Cannabis consolidation
With numerous up-and-coming pot stocks popping up the TSX Index over the years, big-league industry consolidation moves, I thought, were inevitable. The merger between Aphria and Tilray, two of Canada’s larger, more influential cannabis firms out there, could draw speculators (and there are many in today’s market) back into the broader basket of cannabis stocks, as they look to play “acquisition (or merger) roulette” with the hopes of making a quick buck, regardless of the downside risks.
While I’m no fan of playing “acquisition roulette,” I think it makes sense to get back into your favourite pot stocks (I like Aurora at today’s valuations) if you’ve yet to do so following the aftermath of the great post-legalization cannabis crash.
Bargains remain abundant in the cannabis scene
After the cannabis bubble burst, I highlighted the absurdly low valuation multiples to be had in names such as Canopy Growth, also noting that there was still ample growth to be had over the long run, despite the lack of enthusiasm in pot stocks following the catastrophic meltdown in their share prices.

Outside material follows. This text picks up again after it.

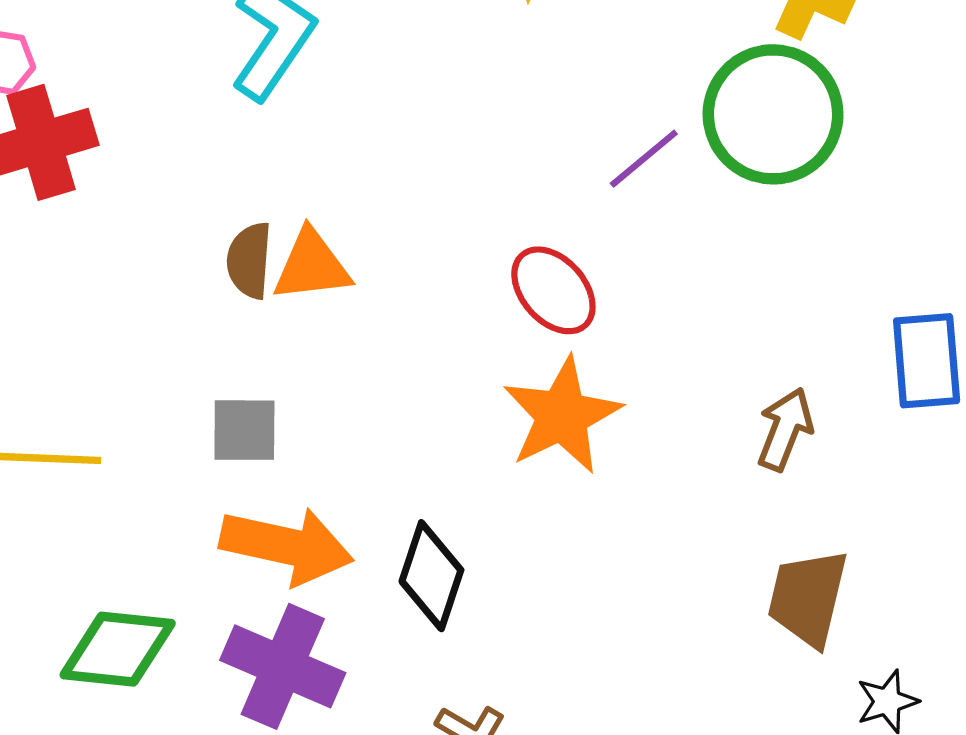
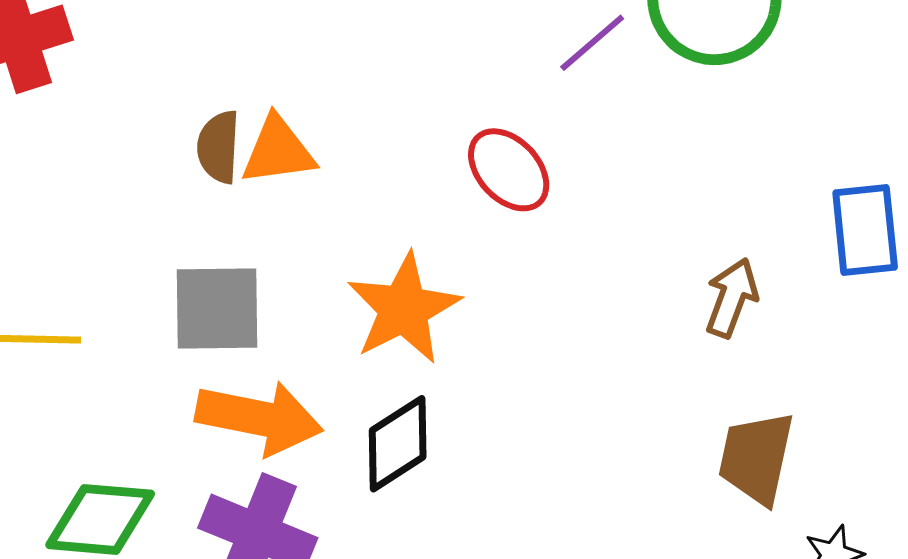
orange star: (562, 415) -> (404, 309), moved
gray square: (244, 430) -> (217, 308), size x1.4
black diamond: (431, 576) -> (398, 444), turned 40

With a deep-pocketed dance partner in Constellation Brands standing in Canopy’s corner, WEED stock has done a better job holding its own versus the broader basket. As Canopy’s smaller brothers look to join forces or find big-league dance partners of their own (perhaps with other “sin” companies like alcohol firms) to better compete with the pack, it could be off the races again for the heavily out-of-favour pot stocks going into the new year.
Foolish takeaway
I think the Aphria-Tilray merger could generate substantial value for shareholders over the long term. Still, I would urge investors to go with a name like Aurora over the post-merger Tilray, as I find it to be one of the best deals in the cannabis space, which could be on the verge of heating up again.